Some days, it seems hard for Jack just to function as a man. If you catch him at the right moment, there are sores visible on his face and it’s hard to understand what he’s saying.

“Sometimes I feel like a confused boy trapped in this old-fart body. I was never supposed to be this old,” Jack says on a Tuesday afternoon, walking around his apartment, pouring vodka into a vanilla Ensure at one point. “I’m a bad boy and bad boys were never supposed to live this long.”

He’s in tight black jeans, a pair of black leather trainers, and a garishly adorned windbreaker that could be Givenchy, if I wasn’t quite sure of Jack’s disdain for most identity politics of fashion. “Do you know who made your shirt?” He asks with mock contempt.

He’s looking for something, talking about his age as he walks around. He finds it: an orange bath towel.

“What the fuck am I doing here? It’s a bite of a reality sandwich, man.” It’s early and he still doesn’t have that perfect smile filling his face yet.

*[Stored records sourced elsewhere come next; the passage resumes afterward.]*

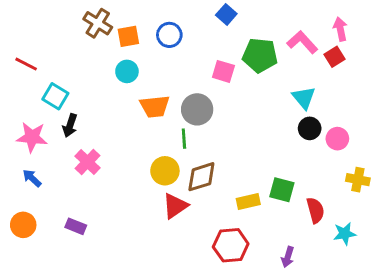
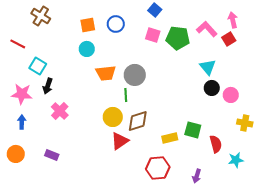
brown cross: (98, 23) -> (41, 16), moved
pink square: (223, 71) -> (153, 35), moved
blue arrow: (32, 178) -> (22, 122), turned 48

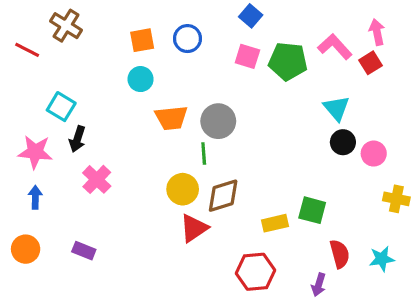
red line: (18, 44) -> (27, 50), moved
red semicircle: (216, 144) -> (340, 254), moved

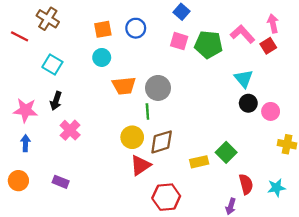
cyan square: (61, 107) -> (52, 65), moved
green square: (312, 210) -> (226, 152), turned 30
red hexagon: (255, 272) -> (166, 197), moved

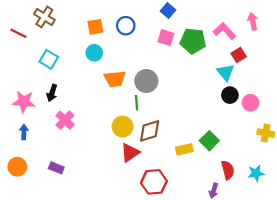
red square: (268, 46) -> (239, 55), moved

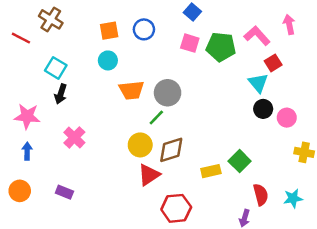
black arrow: (52, 93) -> (61, 94), moved
green line: (137, 103) -> (156, 118), turned 48

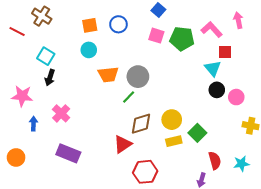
red square: (273, 63) -> (225, 52), turned 32
yellow circle: (140, 145) -> (172, 120), moved
blue arrow: (27, 151) -> (33, 124), moved
purple rectangle: (64, 192) -> (68, 153), moved, size x1.6

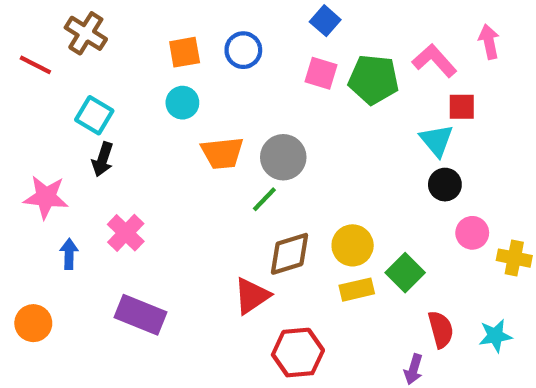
pink circle: (236, 97) -> (472, 233), moved

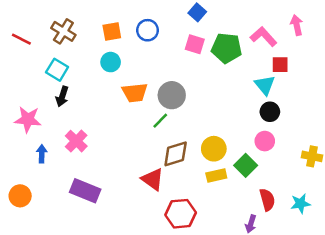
brown cross: (86, 33) -> (63, 31), moved
pink circle: (472, 233) -> (265, 141), moved
red triangle: (252, 296) -> (153, 179), turned -50

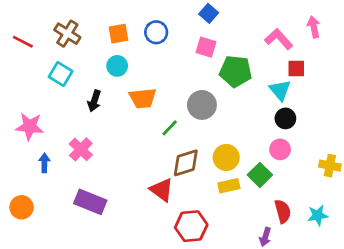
green pentagon: (227, 48) -> (236, 71), moved
gray circle: (172, 95) -> (202, 105), moved
black arrow: (62, 96) -> (94, 101), moved

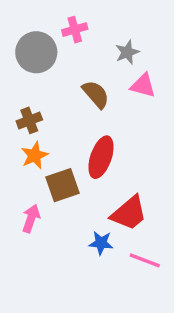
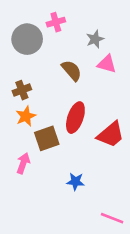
red trapezoid: (129, 213) -> (111, 134), moved
pink line: (145, 260) -> (112, 218), moved

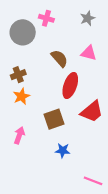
pink cross: (56, 22) -> (46, 18), turned 32
gray star: (95, 39) -> (88, 18), moved
red ellipse: (75, 118) -> (70, 86), moved
brown square: (47, 138) -> (54, 119), moved

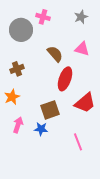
orange star: (21, 96) -> (12, 97), moved
blue star: (63, 151) -> (41, 129), moved
pink line: (93, 181) -> (78, 142), moved, turned 48

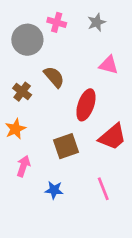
gray star: (81, 17) -> (97, 22), moved
brown semicircle: (55, 54) -> (54, 77), moved
brown cross: (17, 69) -> (22, 92), turned -32
blue star: (41, 129) -> (54, 190), moved

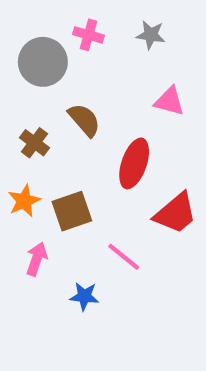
gray star: (97, 22) -> (151, 35), turned 30
brown square: (66, 146) -> (72, 211), moved
pink line: (103, 189) -> (124, 257), moved, turned -30

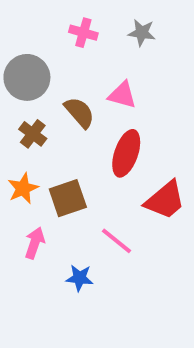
gray circle: (43, 62) -> (27, 77), moved
pink triangle: (169, 101) -> (122, 95), moved

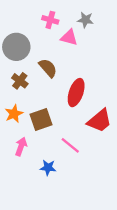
pink triangle: (122, 95) -> (69, 37), moved

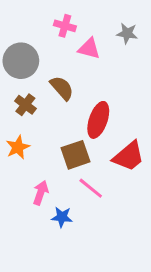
gray star: (85, 20) -> (127, 33), moved
brown square: (41, 120) -> (76, 155), moved
pink arrow: (21, 146) -> (41, 193), moved

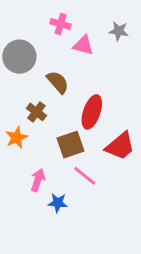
brown cross: (25, 105) -> (36, 112), moved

It’s a process to put them in. Jack has it down to a science. The towel across his lap. Two white wafers of Sea-Bond, trimmed to fit his mouth, a gob of pink Fixodent between them. A sewing needle pierces the Fixodent-and-Seabond sandwich to seep the goo into both sides. The sandwich goes into a small tub of water to soak. More pink dots of Fixodent on the top and the bottom sets of the teeth. Cleaning up the dripping water with the orange bath towel. The wafers mold into the top of the dentures. Then in the teeth go. It takes about 30 minutes.

He then starts rolling a massive joint. It takes far less time.

“What are you talking about?” He replies when I tell him I have another appointment I need to be sober for. “This is for you to take away. Share it with your friends.” And then there’s that wolfish grin.

When I tell Jack I have to leave, he gets up, gold chains swinging from his neck. He walks around his desk and puts both his hands on my shoulders.

“Hey,” he says to me, entirely too earnest. “Just keep doing what you’re doing. I love you, man.” He gives me a big hug and tells me again that the door is always unlocked. As I head down the stairs, he calls out.

“You’re the boss, applesauce. That’s the majesty of the children.”